En revanche, le projet du gouvernement ne prévoit pas de hausse de l'impôt sur le revenu pour les autres contribuables. "Les classes moyennes, les classes qui travaillent, les plus fragiles d'entre nous, ne seront pas touchés", avait encore assuré Laurent Saint-Martin, le ministre du Budget, mardi sur franceinfo. Le barème de l'imposition sur le revenu continuera d'être indexé sur l'inflation.
Une taxation exceptionnelle pour plus de 400 grosses sociétés
Les grandes entreprises dont le chiffre d'affaires dépasse un milliard d'euros en 2024 paieront un complément exceptionnel d'impôts sur leurs bénéfices. "C'est un effort nécessaire, mais temporaire", a expliqué Antoine Armand. Selon le ministre de l'Economie, "440 groupes" seront concernés. Concrètement, cette mesure passera par un relèvement de l'impôt sur les sociétés, qui est actuellement fixé à 25%.
En 2025, ce taux sera d'impôt sur les sociétés sera porté à 36% pour les entreprises dont le chiffre d'affaires est supérieur à trois milliards d'euros et à 30% pour celles dont le chiffre d'affaires se situe entre un et trois milliards d'euros. En 2026, ces taux seront réduits respectivement à 30% et 28%. Cette taxation devrait rapporter 8 milliards d'euros de recettes l'année prochaine et 4 milliards d'euros en 2026.
Par ailleurs, une taxe sur le rachat d'actions sera instaurée pour "mettre à contribution les entreprises ayant un recours croissant à cette pratique leur permettant de distribuer une partie de leur excès de trésorerie à leurs actionnaires". Elle visera aussi les entreprises dont le chiffre d'affaires est supérieur à 1 milliard d'euros, et le gouvernement espère en tirer 200 millions d'euros en 2025. Enfin, une taxation exceptionnelle des entreprises du fret maritime est également prévue dont le chiffre d'affaires dépasse 1 milliard d'euros.
Des mesures d'aide réduites ou retardées pour les entreprises
Le ministre a annoncé un report de la diminution de la cotisation sur la valeur ajoutée des entreprises (CVAE). "Cette baisse reprendra dans trois ans", a expliqué Antoine Armand. "Nous ne pouvons pas nous le permettre aujourd'hui", estime le ministre de l'Economie. Cette décision doit permettre de conserver 1,1 milliard de recettes l'année prochaine.

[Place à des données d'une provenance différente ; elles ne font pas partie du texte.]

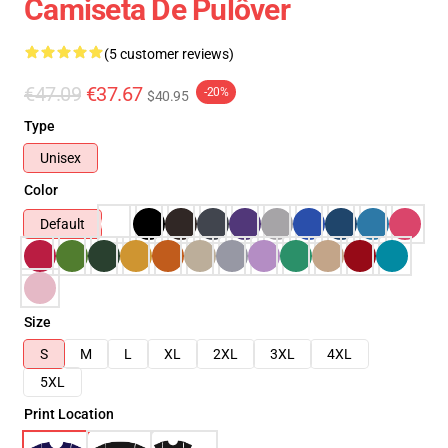
Camiseta De Pulôver
(5 customer reviews)
€47.09
€37.67
-20%
$40.95
Type
Unisex
Color
Default
Size
S
M
L
XL
2XL
3XL
4XL
5XL
Print Location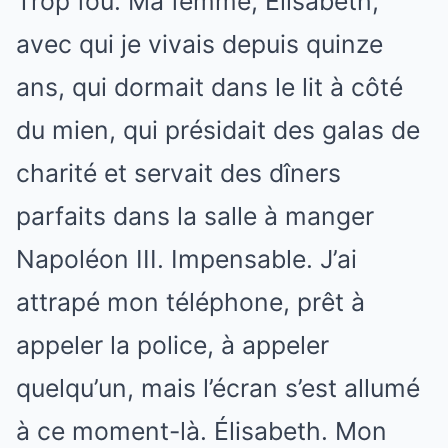
Trop fou. Ma femme, Élisabeth,
avec qui je vivais depuis quinze
ans, qui dormait dans le lit à côté
du mien, qui présidait des galas de
charité et servait des dîners
parfaits dans la salle à manger
Napoléon III. Impensable. J’ai
attrapé mon téléphone, prêt à
appeler la police, à appeler
quelqu’un, mais l’écran s’est allumé
à ce moment-là. Élisabeth. Mon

Le ministre du Budget promet de son côté une réforme des "aides aux entreprises" et en particulier des "allègements généraux de cotisations pour inciter les employeurs à rehausser les salaires les plus bas". Par ailleurs, les aides à l'apprentissage, dont le coût est évalué à 16 milliards d'euros par an, seront revues à la baisse. "La dynamique lancée est un très grand succès, nous pouvons à présent ajuster le montant des primes sans grever la dynamique", juge le ministre du Budget. Actuellement, la prime à l'embauche des apprentis est de 6 000 euros, rappelle le site de l'administration. Enfin, le gouvernement compte supprimer les "emplois francs" et réduire "l'ampleur du soutien sur les contrats aidés".
Un freinage des dépenses et 2 200 postes en moins dans l'administration
Le gouvernement se défend de mener "une cure d'austérité" mais estime qu'un "effort sera nécessaire" sur les dépenses des administrations publiques. "L'Etat et ses opérateurs vont réaliser 21,5 milliards d'économies", a affirmé Laurent Saint-Martin. "Pour faire mieux avec moins d'effectifs, nous proposons environ 2 200 suppressions de postes, répartis entre les ministères et les opérateurs de l'Etat", a ajouté le ministre du Budget, qui promet "des baisses ciblées" et "pas des coupes indifférenciées".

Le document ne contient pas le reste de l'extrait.